After learning that Thailand is opening its doors for foreign ESL/EFL teachers, I confidently crammed up my things and headed to the “land of smiles”. At first, making such decision was very hard since that would be my first time to stay away from my family. However, as I glimpsed on the brighter side of working abroad, I easily made my decision firm and immediately dealt with my passport and other preparations for my flight going to Thailand.
Things happened promptly that I woke up early one day joining the buoyant applicants in the field of language teaching. I really thought that things would turn out the way I expected them to happen but it was the other extreme. Contrary to what I believed, seeking for a job has never been that easy in Thailand. As twenty-year-old neophyte in the arena, I have encountered plenty of appalling incidents along the way such as the slur of not being entertained because I am not a Caucasian, the frustration of not being understood when asking for directions, the bleakness of applying in the remote areas in the provinces where nobody understands my purpose for coming in their school and many others. In all honesty, I was in an uphill struggle before I landed a teaching job in Thailand. However, I did my best to hurdle every impediment along the way just to find a shelter that would embrace my ambition of joining Thailand's international teaching force.
As any job-hunter would experience, my application in different schools has been turned down for various reasons (i.e. no vacancy, they need English native speakers only, I am too young, etc.). But still, I did not lose hope and continued to believe my dreams. Luckily, a Filipino acquaintance while attending Sunday mass in a Catholic church offered help by guiding me to a province called Samutsongkhram. That province is the smallest in Thailand composed of only three districts. Of all the schools I have visited that day, I was lucky enough to hear positive response from the head of the English Department of the last school I visited. Although she said that they already have two English native speaking foreign teachers from Canada and England, I could still sense her eagerness to hire another foreign teacher.

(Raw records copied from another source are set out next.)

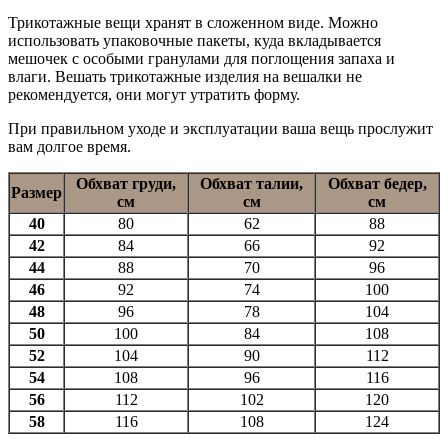
Трикотажные вещи хранят в сложенном виде. Можно
использовать упаковочные пакеты, куда вкладывается
мешочек с особыми гранулами для поглощения запаха и
влаги. Вешать трикотажные изделия на вешалки не
рекомендуется, они могут утратить форму.
При правильном уходе и эксплуатации ваша вещь прослужит
вам долгое время.
Обхват груди,
Обхват талии,
Обхват бедер,
Размер
см
см
см
40
80
62
88
42
84
66
92
44
88
70
96
46
92
74
100
48
96
78
104
50
100
84
108
52
104
90
112
54
108
96
116
56
112
102
120
58
116
108
124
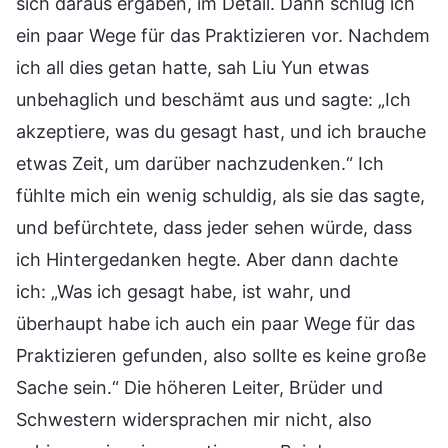
sich daraus ergaben, im Detail. Dann schlug ich
ein paar Wege für das Praktizieren vor. Nachdem
ich all dies getan hatte, sah Liu Yun etwas
unbehaglich und beschämt aus und sagte: „Ich
akzeptiere, was du gesagt hast, und ich brauche
etwas Zeit, um darüber nachzudenken.“ Ich
fühlte mich ein wenig schuldig, als sie das sagte,
und befürchtete, dass jeder sehen würde, dass
ich Hintergedanken hegte. Aber dann dachte
ich: „Was ich gesagt habe, ist wahr, und
überhaupt habe ich auch ein paar Wege für das
Praktizieren gefunden, also sollte es keine große
Sache sein.“ Die höheren Leiter, Brüder und
Schwestern widersprachen mir nicht, also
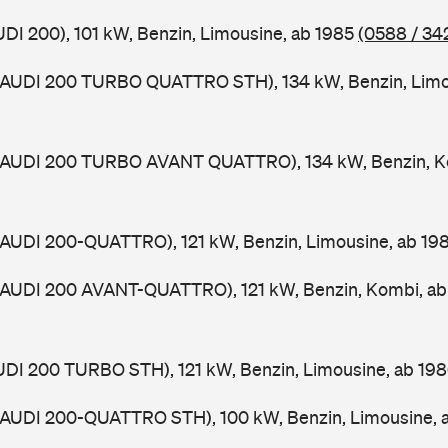
UDI 200), 101 kW, Benzin, Limousine, ab 1985
(0588 / 34
 (AUDI 200 TURBO QUATTRO STH), 134 kW, Benzin, Limo
 (AUDI 200 TURBO AVANT QUATTRO), 134 kW, Benzin, K
(AUDI 200-QUATTRO), 121 kW, Benzin, Limousine, ab 19
 (AUDI 200 AVANT-QUATTRO), 121 kW, Benzin, Kombi, a
UDI 200 TURBO STH), 121 kW, Benzin, Limousine, ab 19
 (AUDI 200-QUATTRO STH), 100 kW, Benzin, Limousine, 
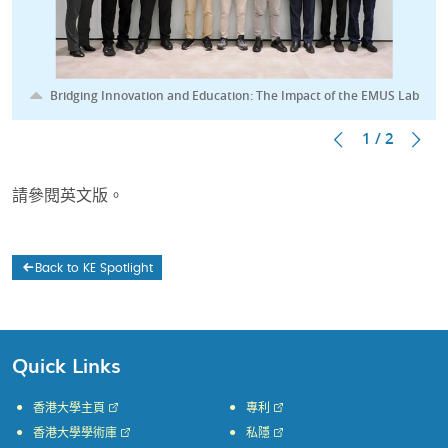
Bridging Innovation and Education: The Impact of the EMUS Lab
1 / 2
請參閱英文版。
Back to KE Spotlight
Quick Links
香港大學主頁
專利
香港大學學術庫
私隱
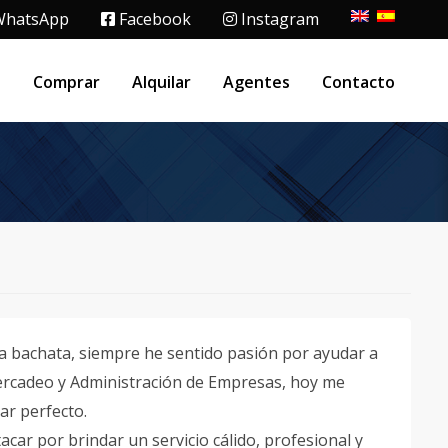
hatsApp
Facebook
Instagram
o
Comprar
Alquilar
Agentes
Contacto
a bachata, siempre he sentido pasión por ayudar a
Mercadeo y Administración de Empresas, hoy me
ar perfecto.
ar por brindar un servicio cálido, profesional y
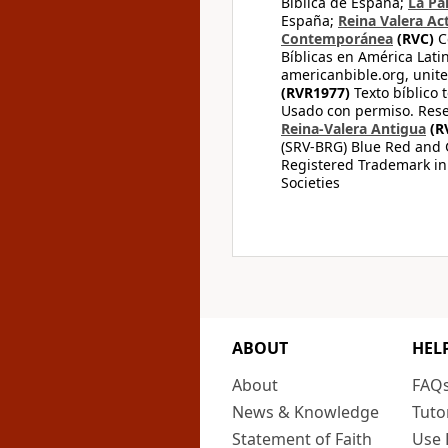
Bíblica de España;
La Pa
España;
Reina Valera Ac
Contemporánea
(RVC)
C
Bíblicas en América Lati
americanbible.org, unite
(RVR1977)
Texto bíblico 
Usado con permiso. Rese
Reina-Valera Antigua
(R
(SRV-BRG) Blue Red and G
Registered Trademark in
Societies
ABOUT
HEL
About
FAQ
News & Knowledge
Tuto
Statement of Faith
Use 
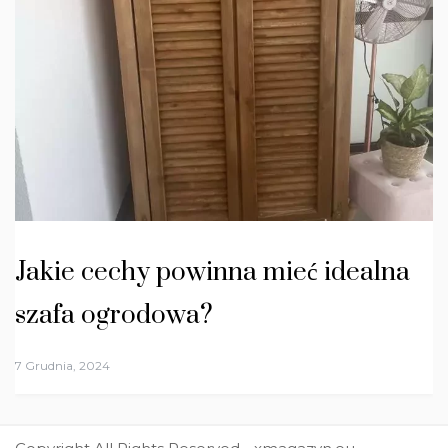
Jakie cechy powinna mieć idealna
szafa ogrodowa?
7 Grudnia, 2024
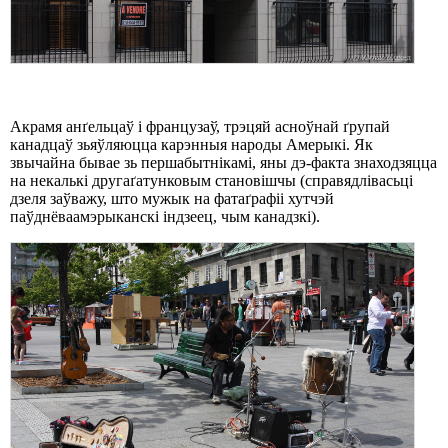
Акрамя анґельцаў і французаў, трэцяй асноўнай ґрупай
канадцаў зьяўляюцца карэнныя народы Амерыкі. Як
звычайна бывае зь першабытнікамі, яны дэ-факта знаходзяцца
на некалькі другаґатунковым становішчы (справядлівасьці
дзеля заўважу, што мужык на фатаґрафіі хутчэй
паўднёваамэрыканскі індзеец, чым канадзкі).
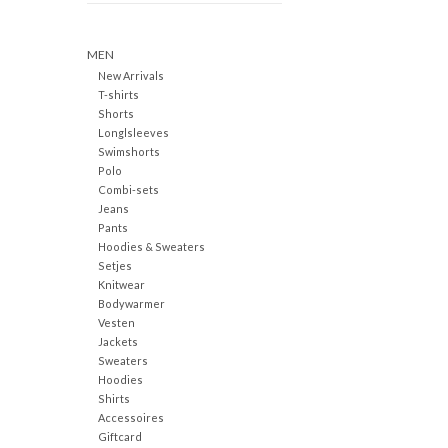
MEN
New Arrivals
T-shirts
Shorts
Longlsleeves
Swimshorts
Polo
Combi-sets
Jeans
Pants
Hoodies & Sweaters
Setjes
Knitwear
Bodywarmer
Vesten
Jackets
Sweaters
Hoodies
Shirts
Accessoires
Giftcard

The following week, I received a phone call from that same school. They asked me to come for interview and teaching demonstration. Eventually, I passed in the interview and demonstration lesson with a unanimous vote from all English teachers in that school. That very day, I assured them that if given a chance to work in their school, I would do my best to showcase the ability of the Filipino teachers. I could still clearly remember how I reassured them that as a Filipino hoping to teach in Thailand, I would do my best not to disappoint my very own country and so their school. Yes, that sounded like an interview cliche.
That good news I received was not the end of my battle but the beginning of my real journey as an OFW. With my family's unending encouragement although they're very far and my conviction that life would not give me something I couldn't bear, I leaped over the challenge of teaching young Thai kids who have zero or very limited English. It was my first time to teach seven-year-old kids in an actual classroom situation and what added to that first time experience was the fact that most of those kids have just started learning English as their foreign language. Most of them could hardly utter even simple greetings in English. That experience was really challenging and very fulfilling at the same time especially when I heard them speak the language for the first time.
Over the months, I taught classes of different levels until I was permanently assigned in the 6th Grade. I showed great interest and respect to my students' culture, tradition, interests and identity and provided the help they needed whenever possible. I have been with them in almost every English contest they joined including the unforgettable Skit Contest which brought us to the provincial and national levels. In return, my students eagerly shared what they have by helping me understand their culture and feel happy about it. Interestingly, I learned Thai language from my students.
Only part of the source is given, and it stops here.